Le petit écran voit grand. Le western est un rêve d’enfance de dimanche après-midi qui devient, pour l’adulte, beau terrain de passion cinéphile et métaphore du monde contemporain.
L’occasion de congratuler Arte qui consacre une superbe semaine a cet art, américain par excellence mais a la portée universelle, et d’exécuter le portrait de John Wayne : un acteur emblématique que l’on retrouvera dans La Rivière rouge et Le Massacre de Fort Apache, deux de ses plus beaux rôles En préambule, une vision politique, historique et esthétique du western par Jean Giraud (alias Gir/Moebius), dessinateur du mythique Blueberry et fan érudit de l’Ouest américain.
L’enfance :
Pour moi, le western est vraiment lié à l’enfance. Mais des perceptions de plus en plus complexes, des visions plus adultes du phénomène sont venues se superposer par couches successives sur la première impression enfantine. Y compris des interrogations sur la fascination elle-même, sur tout ce qui fait qu’une passion devient un champ d’investigations pour soi-même. On se définit d’abord par l’attirance immédiate puis par l’interrogation, la recherche de sens qui se cache derrière l’attirance ou la répulsion. Mais c’est d’abord une attraction collective liée au marché américain, qui émettait beaucoup de westerns. Par rapport à la génération télévisuelle, je fais partie d’une autre race culturelle : je suis devenu un dinosaure, le détenteur d’un monde englouti et le produit d’un univers qui a disparu.
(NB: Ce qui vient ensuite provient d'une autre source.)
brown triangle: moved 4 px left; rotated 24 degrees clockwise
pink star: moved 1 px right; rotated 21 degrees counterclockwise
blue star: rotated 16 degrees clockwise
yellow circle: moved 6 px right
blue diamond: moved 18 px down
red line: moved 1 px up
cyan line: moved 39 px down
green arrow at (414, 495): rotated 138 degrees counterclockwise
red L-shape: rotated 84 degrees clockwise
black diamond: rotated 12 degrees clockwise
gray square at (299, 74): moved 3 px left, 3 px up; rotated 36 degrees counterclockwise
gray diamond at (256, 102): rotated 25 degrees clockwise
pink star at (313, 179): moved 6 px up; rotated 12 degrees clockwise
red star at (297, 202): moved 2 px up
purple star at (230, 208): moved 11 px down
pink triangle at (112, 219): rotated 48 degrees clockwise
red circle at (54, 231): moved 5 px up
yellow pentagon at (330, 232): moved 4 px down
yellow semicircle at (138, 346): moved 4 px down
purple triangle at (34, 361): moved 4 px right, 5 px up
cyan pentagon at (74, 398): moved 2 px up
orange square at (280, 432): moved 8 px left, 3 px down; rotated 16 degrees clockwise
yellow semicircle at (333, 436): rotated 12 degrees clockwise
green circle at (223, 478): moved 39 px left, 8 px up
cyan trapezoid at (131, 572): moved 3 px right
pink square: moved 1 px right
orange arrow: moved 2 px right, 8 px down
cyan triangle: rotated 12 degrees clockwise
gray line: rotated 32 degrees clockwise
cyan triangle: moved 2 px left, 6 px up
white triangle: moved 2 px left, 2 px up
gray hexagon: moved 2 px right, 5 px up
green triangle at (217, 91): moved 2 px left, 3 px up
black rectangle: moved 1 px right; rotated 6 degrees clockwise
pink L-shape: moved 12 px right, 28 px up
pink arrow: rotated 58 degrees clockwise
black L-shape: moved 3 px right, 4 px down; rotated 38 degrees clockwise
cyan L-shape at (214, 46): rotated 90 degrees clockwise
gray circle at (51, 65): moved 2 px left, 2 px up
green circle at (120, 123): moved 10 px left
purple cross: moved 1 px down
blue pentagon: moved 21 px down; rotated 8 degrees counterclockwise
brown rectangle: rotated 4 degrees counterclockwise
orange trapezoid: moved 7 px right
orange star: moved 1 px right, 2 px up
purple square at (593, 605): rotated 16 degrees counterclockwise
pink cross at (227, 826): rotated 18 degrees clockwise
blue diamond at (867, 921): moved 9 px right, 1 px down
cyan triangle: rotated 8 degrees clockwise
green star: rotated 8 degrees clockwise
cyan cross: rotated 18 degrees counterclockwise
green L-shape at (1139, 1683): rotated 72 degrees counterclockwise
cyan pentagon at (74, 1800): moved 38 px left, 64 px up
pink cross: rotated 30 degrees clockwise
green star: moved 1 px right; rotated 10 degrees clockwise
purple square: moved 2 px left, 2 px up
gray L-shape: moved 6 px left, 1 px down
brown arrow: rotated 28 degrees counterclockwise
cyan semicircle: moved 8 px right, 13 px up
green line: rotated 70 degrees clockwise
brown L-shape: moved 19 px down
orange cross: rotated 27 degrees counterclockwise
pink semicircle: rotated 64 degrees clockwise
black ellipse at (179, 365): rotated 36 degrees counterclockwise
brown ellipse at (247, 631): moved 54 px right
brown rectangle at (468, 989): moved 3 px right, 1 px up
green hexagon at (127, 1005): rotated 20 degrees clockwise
Comment faire pour passer de cette imprégnation naïve et enfantine à quelque chose d’élaboré et qui sert de base à une activité professionnelle quotidienne, sans s’ennuyer, sans se sentir honteux ? C’est la méthode du hamburger, on procède par couches successives : d’abord le discernement mystérieux de l’enfance qui pousse vers certains films, certains univers, puis on s’y replonge quand on en a besoin, tout en progressant dans la connaissance de ce qu’on aime. Je construis un système de réflexion sur cet engouement enfantin qui continue à me nourrir émotionnellement. J’utilise ce goût pour le western comme système de références invisible pour énormément de choses, pas uniquement pour Bilicberry.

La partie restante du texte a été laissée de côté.